▶ **ABOUT THIS TASK**: Please give the data again in full, exactly as provided.
[[ DATA PROVIDED, beginning ]]
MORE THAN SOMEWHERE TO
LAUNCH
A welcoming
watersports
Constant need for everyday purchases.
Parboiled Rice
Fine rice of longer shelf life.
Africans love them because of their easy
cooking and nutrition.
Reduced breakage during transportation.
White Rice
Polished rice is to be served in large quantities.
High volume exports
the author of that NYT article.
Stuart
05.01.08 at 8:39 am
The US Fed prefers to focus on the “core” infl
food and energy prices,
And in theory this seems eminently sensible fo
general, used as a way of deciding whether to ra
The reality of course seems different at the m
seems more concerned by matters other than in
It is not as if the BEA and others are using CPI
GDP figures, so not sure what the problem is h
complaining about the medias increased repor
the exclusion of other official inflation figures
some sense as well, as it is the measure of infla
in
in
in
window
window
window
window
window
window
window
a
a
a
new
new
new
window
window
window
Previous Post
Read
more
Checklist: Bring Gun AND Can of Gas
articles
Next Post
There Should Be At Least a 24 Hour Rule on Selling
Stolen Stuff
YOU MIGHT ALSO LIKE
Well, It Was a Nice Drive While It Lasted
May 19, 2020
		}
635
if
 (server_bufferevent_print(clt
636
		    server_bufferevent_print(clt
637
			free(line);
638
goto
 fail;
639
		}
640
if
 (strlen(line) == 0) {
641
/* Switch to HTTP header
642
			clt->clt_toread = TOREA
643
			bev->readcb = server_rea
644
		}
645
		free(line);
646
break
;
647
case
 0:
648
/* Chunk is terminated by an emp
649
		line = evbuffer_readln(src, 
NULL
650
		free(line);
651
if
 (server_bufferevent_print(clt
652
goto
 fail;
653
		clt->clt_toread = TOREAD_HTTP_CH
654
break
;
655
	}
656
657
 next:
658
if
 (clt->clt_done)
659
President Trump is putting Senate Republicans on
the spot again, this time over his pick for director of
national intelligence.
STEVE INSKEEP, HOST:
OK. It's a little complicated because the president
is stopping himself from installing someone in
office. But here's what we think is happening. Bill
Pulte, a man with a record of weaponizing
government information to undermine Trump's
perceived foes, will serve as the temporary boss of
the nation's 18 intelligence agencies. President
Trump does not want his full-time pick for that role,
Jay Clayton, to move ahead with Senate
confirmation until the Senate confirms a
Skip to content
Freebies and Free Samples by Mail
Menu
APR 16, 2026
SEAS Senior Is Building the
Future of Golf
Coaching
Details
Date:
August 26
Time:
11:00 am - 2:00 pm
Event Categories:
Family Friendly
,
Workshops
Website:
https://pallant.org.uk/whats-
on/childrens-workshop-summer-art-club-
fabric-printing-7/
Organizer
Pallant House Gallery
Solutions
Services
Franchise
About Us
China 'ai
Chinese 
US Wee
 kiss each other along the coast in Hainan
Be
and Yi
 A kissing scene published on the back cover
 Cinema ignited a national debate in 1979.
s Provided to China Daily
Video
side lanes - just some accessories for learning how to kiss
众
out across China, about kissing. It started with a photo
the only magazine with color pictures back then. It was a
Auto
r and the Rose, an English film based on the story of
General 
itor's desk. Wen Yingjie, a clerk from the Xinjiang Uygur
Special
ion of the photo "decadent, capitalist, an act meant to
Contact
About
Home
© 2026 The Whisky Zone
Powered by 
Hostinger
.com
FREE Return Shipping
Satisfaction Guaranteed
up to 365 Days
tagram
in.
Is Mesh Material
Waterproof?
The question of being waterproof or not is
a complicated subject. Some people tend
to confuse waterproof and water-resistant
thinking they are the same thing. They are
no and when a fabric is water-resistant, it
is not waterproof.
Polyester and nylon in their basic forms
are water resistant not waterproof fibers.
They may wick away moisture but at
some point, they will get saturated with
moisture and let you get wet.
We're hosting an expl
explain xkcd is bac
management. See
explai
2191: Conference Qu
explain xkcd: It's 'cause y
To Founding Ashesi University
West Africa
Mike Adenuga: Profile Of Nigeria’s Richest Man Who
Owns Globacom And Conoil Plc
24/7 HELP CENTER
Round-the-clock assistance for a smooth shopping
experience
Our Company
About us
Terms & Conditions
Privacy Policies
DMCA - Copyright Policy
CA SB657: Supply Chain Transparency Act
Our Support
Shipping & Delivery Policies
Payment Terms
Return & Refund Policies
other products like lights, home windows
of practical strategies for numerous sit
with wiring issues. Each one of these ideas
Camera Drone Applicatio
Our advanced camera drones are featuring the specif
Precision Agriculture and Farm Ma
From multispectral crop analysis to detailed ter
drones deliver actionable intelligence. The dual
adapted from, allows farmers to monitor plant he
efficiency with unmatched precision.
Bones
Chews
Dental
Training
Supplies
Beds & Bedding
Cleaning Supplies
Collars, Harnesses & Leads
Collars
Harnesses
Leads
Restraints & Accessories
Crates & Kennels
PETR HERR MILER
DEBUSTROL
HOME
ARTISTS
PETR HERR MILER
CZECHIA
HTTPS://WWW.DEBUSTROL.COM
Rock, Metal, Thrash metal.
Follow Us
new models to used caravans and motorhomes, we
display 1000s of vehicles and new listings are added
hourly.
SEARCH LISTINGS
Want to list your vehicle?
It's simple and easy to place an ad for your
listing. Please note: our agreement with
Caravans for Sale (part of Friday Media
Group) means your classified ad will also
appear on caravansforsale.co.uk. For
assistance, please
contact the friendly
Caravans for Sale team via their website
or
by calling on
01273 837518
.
[[ DATA PROVIDED, end ]]
▶ **PROBLEM SOLUTION**:
MORE THAN SOMEWHERE TO
LAUNCH
A welcoming
watersports
Constant need for everyday purchases.
Parboiled Rice
Fine rice of longer shelf life.
Africans love them because of their easy
cooking and nutrition.
Reduced breakage during transportation.
White Rice
Polished rice is to be served in large quantities.
High volume exports
the author of that NYT article.
Stuart
05.01.08 at 8:39 am
The US Fed prefers to focus on the “core” infl
food and energy prices,
And in theory this seems eminently sensible fo
general, used as a way of deciding whether to ra
The reality of course seems different at the m
seems more concerned by matters other than in
It is not as if the BEA and others are using CPI
GDP figures, so not sure what the problem is h
complaining about the medias increased repor
the exclusion of other official inflation figures
some sense as well, as it is the measure of infla
in
in
in
window
window
window
window
window
window
window
a
a
a
new
new
new
window
window
window
Previous Post
Read
more
Checklist: Bring Gun AND Can of Gas
articles
Next Post
There Should Be At Least a 24 Hour Rule on Selling
Stolen Stuff
YOU MIGHT ALSO LIKE
Well, It Was a Nice Drive While It Lasted
May 19, 2020
		}
635
if
 (server_bufferevent_print(clt
636
		    server_bufferevent_print(clt
637
			free(line);
638
goto
 fail;
639
		}
640
if
 (strlen(line) == 0) {
641
/* Switch to HTTP header
642
			clt->clt_toread = TOREA
643
			bev->readcb = server_rea
644
		}
645
		free(line);
646
break
;
647
case
 0:
648
/* Chunk is terminated by an emp
649
		line = evbuffer_readln(src, 
NULL
650
		free(line);
651
if
 (server_bufferevent_print(clt
652
goto
 fail;
653
		clt->clt_toread = TOREAD_HTTP_CH
654
break
;
655
	}
656
657
 next:
658
if
 (clt->clt_done)
659
President Trump is putting Senate Republicans on
the spot again, this time over his pick for director of
national intelligence.
STEVE INSKEEP, HOST:
OK. It's a little complicated because the president
is stopping himself from installing someone in
office. But here's what we think is happening. Bill
Pulte, a man with a record of weaponizing
government information to undermine Trump's
perceived foes, will serve as the temporary boss of
the nation's 18 intelligence agencies. President
Trump does not want his full-time pick for that role,
Jay Clayton, to move ahead with Senate
confirmation until the Senate confirms a
Skip to content
Freebies and Free Samples by Mail
Menu
APR 16, 2026
SEAS Senior Is Building the
Future of Golf
Coaching
Details
Date:
August 26
Time:
11:00 am - 2:00 pm
Event Categories:
Family Friendly
,
Workshops
Website:
https://pallant.org.uk/whats-
on/childrens-workshop-summer-art-club-
fabric-printing-7/
Organizer
Pallant House Gallery
Solutions
Services
Franchise
About Us
China 'ai
Chinese 
US Wee
 kiss each other along the coast in Hainan
Be
and Yi
 A kissing scene published on the back cover
 Cinema ignited a national debate in 1979.
s Provided to China Daily
Video
side lanes - just some accessories for learning how to kiss
众
out across China, about kissing. It started with a photo
the only magazine with color pictures back then. It was a
Auto
r and the Rose, an English film based on the story of
General 
itor's desk. Wen Yingjie, a clerk from the Xinjiang Uygur
Special
ion of the photo "decadent, capitalist, an act meant to
Contact
About
Home
© 2026 The Whisky Zone
Powered by 
Hostinger
.com
FREE Return Shipping
Satisfaction Guaranteed
up to 365 Days
tagram
in.
Is Mesh Material
Waterproof?
The question of being waterproof or not is
a complicated subject. Some people tend
to confuse waterproof and water-resistant
thinking they are the same thing. They are
no and when a fabric is water-resistant, it
is not waterproof.
Polyester and nylon in their basic forms
are water resistant not waterproof fibers.
They may wick away moisture but at
some point, they will get saturated with
moisture and let you get wet.
We're hosting an expl
explain xkcd is bac
management. See
explai
2191: Conference Qu
explain xkcd: It's 'cause y
To Founding Ashesi University
West Africa
Mike Adenuga: Profile Of Nigeria’s Richest Man Who
Owns Globacom And Conoil Plc
24/7 HELP CENTER
Round-the-clock assistance for a smooth shopping
experience
Our Company
About us
Terms & Conditions
Privacy Policies
DMCA - Copyright Policy
CA SB657: Supply Chain Transparency Act
Our Support
Shipping & Delivery Policies
Payment Terms
Return & Refund Policies
other products like lights, home windows
of practical strategies for numerous sit
with wiring issues. Each one of these ideas
Camera Drone Applicatio
Our advanced camera drones are featuring the specif
Precision Agriculture and Farm Ma
From multispectral crop analysis to detailed ter
drones deliver actionable intelligence. The dual
adapted from, allows farmers to monitor plant he
efficiency with unmatched precision.
Bones
Chews
Dental
Training
Supplies
Beds & Bedding
Cleaning Supplies
Collars, Harnesses & Leads
Collars
Harnesses
Leads
Restraints & Accessories
Crates & Kennels
PETR HERR MILER
DEBUSTROL
HOME
ARTISTS
PETR HERR MILER
CZECHIA
HTTPS://WWW.DEBUSTROL.COM
Rock, Metal, Thrash metal.
Follow Us
new models to used caravans and motorhomes, we
display 1000s of vehicles and new listings are added
hourly.
SEARCH LISTINGS
Want to list your vehicle?
It's simple and easy to place an ad for your
listing. Please note: our agreement with
Caravans for Sale (part of Friday Media
Group) means your classified ad will also
appear on caravansforsale.co.uk. For
assistance, please
contact the friendly
Caravans for Sale team via their website
or
by calling on
01273 837518
.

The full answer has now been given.